The University of Iowa
The University of Iowa News Services Home News Releases UI in the News Subscribe to UI News Contact Us

 

CONTACT: TOM SNEE
300 Plaza Centre One
Iowa City IA 52242
(319) 384-0010; fax (319) 384-0024
e-mail: tom-snee@uiowa.edu

Release: Aug. 15, 2002

University of Iowa Senior College sets fall class schedule

The University of Iowa's Senior College begins its fall term in September, offering several courses in football, the Middle East, financial investments, opera, Iowa and America's national parks.

Taught by both emeritus faculty and current UI faculty, Senior College offers short-term, low-cost classes for retirees and others in the area who want to enrich their knowledge in a wide range of subjects. Senior College is a joint project of the UI Alumni Association, the UI Emeritus Faculty Association, and the UI Retirees Association (the Gray Hawks). The UI Alumni Association coordinates registration for the classes, which are $30 each eight-hour course. This fall's classes include:

--"Football in Plain English," with Clayton Ringgenberg, former head of the UI Institute of Public Affairs, as well a long-time high school football official and assistant coach at Cornell College. 10 a.m., Sept. 6, 13, 20 and 27 at Parkview Church (repeated at 3 p.m. Nov. 1, 8, 15 and 22 at the Morse Board Room in the Levitt Center). Learn the basic rules, formations, strategies and football terms to add to your viewing enjoyment of the game. Guests will include football players, coaches and referees.

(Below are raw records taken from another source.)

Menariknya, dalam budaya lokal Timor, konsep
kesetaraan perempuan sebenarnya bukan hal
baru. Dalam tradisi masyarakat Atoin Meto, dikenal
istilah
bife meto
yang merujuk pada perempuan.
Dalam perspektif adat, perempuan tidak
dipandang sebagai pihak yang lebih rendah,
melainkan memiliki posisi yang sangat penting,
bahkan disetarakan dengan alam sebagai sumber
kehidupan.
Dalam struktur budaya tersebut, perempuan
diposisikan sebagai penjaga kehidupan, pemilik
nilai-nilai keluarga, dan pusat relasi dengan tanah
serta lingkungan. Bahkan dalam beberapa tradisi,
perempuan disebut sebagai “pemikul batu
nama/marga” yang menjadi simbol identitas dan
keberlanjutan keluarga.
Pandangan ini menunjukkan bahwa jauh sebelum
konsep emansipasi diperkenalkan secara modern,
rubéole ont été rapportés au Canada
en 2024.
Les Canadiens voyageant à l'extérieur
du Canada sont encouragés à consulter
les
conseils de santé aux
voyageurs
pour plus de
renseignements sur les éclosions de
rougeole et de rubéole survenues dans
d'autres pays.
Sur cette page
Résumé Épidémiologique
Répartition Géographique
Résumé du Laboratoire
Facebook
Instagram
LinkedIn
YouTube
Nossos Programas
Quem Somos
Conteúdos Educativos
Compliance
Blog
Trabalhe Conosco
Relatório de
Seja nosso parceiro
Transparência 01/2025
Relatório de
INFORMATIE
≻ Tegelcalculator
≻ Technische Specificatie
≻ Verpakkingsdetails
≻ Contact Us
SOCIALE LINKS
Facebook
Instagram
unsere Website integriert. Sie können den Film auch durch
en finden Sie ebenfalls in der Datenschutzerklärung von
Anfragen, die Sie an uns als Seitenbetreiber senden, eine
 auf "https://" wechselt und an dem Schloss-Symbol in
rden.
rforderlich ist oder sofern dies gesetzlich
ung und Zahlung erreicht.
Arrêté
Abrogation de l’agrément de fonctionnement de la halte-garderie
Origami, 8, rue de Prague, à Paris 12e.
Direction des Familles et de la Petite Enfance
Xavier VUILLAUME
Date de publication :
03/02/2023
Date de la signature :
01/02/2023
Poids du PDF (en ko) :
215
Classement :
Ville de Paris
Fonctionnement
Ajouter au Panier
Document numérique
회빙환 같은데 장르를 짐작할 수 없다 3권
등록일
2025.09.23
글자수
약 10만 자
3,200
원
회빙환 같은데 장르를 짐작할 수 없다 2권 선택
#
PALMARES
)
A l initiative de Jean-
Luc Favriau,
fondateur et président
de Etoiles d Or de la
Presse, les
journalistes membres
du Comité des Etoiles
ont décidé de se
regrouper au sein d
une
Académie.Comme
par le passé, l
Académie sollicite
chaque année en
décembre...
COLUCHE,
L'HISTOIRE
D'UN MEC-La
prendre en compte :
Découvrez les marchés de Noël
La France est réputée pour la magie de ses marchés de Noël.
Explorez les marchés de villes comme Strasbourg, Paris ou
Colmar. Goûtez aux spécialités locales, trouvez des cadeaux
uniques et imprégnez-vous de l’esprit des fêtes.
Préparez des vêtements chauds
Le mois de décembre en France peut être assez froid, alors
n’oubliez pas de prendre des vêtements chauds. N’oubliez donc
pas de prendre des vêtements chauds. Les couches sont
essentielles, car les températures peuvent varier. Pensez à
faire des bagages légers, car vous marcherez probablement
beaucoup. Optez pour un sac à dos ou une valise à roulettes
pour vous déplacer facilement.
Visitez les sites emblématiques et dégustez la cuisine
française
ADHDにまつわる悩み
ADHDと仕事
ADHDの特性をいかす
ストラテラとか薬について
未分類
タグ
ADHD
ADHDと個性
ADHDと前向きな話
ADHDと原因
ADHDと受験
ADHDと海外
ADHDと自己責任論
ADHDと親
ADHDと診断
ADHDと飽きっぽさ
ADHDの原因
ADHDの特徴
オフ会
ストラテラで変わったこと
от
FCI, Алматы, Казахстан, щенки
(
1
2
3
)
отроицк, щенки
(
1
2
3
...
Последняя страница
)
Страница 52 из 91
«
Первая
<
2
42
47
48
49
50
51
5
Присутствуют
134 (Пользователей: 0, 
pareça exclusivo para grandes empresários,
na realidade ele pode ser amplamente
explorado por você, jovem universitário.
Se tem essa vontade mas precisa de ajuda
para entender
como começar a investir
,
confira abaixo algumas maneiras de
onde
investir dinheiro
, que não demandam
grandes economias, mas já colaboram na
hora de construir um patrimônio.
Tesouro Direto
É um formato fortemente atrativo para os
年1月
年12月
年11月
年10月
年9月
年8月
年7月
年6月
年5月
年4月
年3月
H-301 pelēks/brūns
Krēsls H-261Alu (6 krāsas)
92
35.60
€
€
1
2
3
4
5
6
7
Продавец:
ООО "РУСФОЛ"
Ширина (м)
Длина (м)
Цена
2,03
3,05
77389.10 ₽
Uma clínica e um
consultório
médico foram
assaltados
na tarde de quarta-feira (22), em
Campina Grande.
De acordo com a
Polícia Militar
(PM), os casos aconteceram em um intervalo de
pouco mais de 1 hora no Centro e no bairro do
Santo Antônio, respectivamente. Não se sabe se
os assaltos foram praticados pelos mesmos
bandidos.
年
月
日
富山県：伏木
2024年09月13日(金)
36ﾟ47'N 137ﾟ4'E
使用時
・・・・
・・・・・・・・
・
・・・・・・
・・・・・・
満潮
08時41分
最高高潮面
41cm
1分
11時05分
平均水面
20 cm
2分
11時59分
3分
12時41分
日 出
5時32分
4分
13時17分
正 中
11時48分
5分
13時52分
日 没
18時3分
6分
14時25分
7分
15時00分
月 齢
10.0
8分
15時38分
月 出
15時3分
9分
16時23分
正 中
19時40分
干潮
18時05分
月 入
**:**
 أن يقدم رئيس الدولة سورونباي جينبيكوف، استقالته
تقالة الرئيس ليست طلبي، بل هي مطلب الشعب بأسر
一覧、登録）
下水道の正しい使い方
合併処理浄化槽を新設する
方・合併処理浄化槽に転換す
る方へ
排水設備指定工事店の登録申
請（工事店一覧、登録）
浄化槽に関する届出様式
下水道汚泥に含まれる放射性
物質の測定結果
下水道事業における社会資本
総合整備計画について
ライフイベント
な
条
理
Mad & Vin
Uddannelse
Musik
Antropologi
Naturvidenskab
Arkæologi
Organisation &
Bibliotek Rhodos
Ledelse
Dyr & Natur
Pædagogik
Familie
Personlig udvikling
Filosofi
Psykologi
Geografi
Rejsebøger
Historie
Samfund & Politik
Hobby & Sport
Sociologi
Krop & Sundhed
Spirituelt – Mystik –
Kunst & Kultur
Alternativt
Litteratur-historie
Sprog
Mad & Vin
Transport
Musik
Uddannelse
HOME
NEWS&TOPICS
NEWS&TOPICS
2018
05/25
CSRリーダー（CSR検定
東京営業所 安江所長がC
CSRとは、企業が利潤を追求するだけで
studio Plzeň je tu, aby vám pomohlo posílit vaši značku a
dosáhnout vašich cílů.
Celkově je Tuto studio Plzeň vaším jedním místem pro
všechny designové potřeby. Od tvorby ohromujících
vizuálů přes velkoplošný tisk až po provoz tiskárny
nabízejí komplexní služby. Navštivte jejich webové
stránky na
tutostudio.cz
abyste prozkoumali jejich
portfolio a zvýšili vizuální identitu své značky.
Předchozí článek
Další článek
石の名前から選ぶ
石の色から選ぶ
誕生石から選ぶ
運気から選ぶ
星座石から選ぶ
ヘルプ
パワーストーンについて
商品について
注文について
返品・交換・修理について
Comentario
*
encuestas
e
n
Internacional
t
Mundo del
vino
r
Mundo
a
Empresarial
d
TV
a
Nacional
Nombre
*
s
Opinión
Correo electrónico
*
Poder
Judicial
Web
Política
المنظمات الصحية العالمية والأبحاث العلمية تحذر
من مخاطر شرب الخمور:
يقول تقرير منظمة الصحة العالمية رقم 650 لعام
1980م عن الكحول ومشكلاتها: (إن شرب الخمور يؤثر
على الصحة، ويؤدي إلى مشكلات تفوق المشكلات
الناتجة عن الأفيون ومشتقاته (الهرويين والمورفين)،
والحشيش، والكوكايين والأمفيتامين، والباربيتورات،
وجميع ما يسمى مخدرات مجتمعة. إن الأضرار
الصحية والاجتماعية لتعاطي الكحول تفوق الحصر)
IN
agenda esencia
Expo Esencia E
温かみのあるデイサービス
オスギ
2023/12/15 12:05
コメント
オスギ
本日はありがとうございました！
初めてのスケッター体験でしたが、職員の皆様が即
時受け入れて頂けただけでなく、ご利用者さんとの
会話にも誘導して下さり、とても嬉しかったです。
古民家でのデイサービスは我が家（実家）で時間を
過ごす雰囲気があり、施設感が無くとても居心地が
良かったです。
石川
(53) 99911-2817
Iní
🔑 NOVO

--"Increasing Our Understanding of the Middle East," taught by Rex Honey, UI professor of geography and director of global studies. 2:30 p.m., Sept. 9, 16, 23 and 30. Van Allen Hall, Lecture Room 2. As the events of the last year have demonstrated, our understanding of the Middle East is less than it might be. These classes will introduce students to Islam, the region's primary cultural force; the Israeli-Palestinian conflict; oil, who it has enriched, and how it shapes regional power relationships; and Afghanistan and the war on terror, including the needs of the war-torn country, and how the United States and other countries can help meet those needs.

--"Using Investment Information Resources," taught by Richard Stevenson, UI professor emeritus of finance and president of Stevenson Investment Management, Inc. 3:30 p.m. to 6 p.m., Sept. 27, Oct. 4, 11, 25, Nov. 1 and 5. Pappajohn Business Administration Building, Room S107. This course focuses on using investment resources to assist in making sound investment decisions. Participants will research various investments and portfolios. Topics include stocks, investment companies, CDs, bonds, variable annuities, asset allocation, and others. The course will be most helpful for people who are somewhat active in managing their investments. The registration cost for this class is $45.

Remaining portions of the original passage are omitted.